WHAT IS BEING ASKED:
Scan the records for "Document" and copy each line that contains it.

START EXERCISE INPUT

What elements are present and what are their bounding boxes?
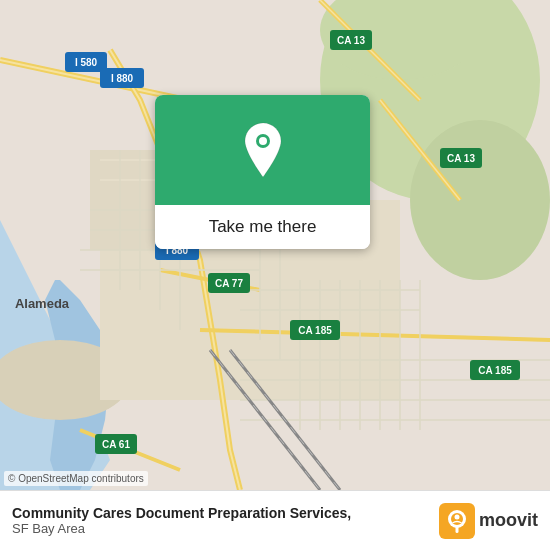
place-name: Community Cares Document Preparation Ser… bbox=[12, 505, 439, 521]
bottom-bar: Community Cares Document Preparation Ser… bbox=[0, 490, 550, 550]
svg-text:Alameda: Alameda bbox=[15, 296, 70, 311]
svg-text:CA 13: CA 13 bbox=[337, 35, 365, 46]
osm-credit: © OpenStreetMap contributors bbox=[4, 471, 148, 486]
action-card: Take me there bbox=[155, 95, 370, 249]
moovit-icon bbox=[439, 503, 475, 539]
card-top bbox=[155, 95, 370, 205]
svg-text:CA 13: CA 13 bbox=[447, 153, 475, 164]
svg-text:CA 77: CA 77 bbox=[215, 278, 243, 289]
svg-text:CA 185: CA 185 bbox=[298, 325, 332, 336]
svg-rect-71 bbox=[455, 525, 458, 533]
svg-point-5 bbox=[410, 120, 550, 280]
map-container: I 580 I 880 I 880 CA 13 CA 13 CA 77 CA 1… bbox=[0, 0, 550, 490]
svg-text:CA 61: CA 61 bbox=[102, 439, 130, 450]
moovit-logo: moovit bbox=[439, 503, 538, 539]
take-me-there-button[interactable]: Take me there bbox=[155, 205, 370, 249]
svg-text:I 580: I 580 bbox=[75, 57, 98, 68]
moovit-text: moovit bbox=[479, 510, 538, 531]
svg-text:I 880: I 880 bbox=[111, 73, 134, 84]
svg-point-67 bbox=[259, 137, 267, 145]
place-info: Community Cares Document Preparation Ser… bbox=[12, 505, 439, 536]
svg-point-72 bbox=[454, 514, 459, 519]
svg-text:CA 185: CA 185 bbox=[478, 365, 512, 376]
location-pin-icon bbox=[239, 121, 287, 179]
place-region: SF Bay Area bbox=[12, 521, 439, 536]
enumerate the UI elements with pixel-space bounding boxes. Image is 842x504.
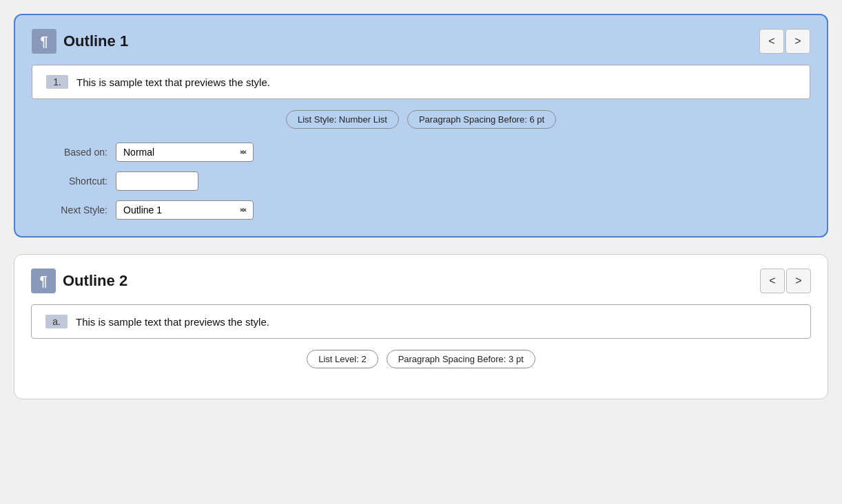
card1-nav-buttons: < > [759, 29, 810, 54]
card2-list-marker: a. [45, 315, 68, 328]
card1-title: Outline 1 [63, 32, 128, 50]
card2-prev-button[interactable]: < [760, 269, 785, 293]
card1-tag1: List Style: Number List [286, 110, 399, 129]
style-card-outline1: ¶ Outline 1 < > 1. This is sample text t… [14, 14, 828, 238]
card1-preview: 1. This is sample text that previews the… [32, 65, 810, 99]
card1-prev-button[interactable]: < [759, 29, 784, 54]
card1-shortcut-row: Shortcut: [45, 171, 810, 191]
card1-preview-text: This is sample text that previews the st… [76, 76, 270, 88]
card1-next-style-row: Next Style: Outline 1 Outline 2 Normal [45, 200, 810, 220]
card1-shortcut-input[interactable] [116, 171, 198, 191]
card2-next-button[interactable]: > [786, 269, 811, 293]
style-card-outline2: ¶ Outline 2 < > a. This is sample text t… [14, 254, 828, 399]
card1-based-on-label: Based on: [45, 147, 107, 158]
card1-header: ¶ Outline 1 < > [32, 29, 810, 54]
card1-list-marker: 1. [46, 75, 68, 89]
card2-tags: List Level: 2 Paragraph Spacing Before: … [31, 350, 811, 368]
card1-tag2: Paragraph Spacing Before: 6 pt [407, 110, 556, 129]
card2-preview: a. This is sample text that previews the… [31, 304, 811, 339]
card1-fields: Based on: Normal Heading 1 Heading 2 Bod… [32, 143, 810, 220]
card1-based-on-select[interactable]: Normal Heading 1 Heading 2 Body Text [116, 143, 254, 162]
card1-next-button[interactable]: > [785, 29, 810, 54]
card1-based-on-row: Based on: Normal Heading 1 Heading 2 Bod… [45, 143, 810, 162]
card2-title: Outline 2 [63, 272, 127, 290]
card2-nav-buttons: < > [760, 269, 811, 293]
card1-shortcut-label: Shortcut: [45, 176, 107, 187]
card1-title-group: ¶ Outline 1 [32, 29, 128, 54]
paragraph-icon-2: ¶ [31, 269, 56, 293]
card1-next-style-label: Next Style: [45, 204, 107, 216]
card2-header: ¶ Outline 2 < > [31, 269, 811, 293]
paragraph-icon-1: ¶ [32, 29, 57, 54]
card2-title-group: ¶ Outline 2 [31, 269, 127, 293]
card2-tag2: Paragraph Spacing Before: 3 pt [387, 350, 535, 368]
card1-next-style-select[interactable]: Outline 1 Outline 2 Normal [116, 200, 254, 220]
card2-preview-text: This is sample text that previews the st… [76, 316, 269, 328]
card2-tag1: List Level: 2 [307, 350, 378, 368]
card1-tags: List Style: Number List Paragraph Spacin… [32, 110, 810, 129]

END EXERCISE INPUT

THE COMPLETED TASK:
place-name: Community Cares Document Preparation Ser… bbox=[12, 505, 439, 521]
bottom-bar: Community Cares Document Preparation Ser… bbox=[0, 490, 550, 550]
place-info: Community Cares Document Preparation Ser… bbox=[12, 505, 439, 536]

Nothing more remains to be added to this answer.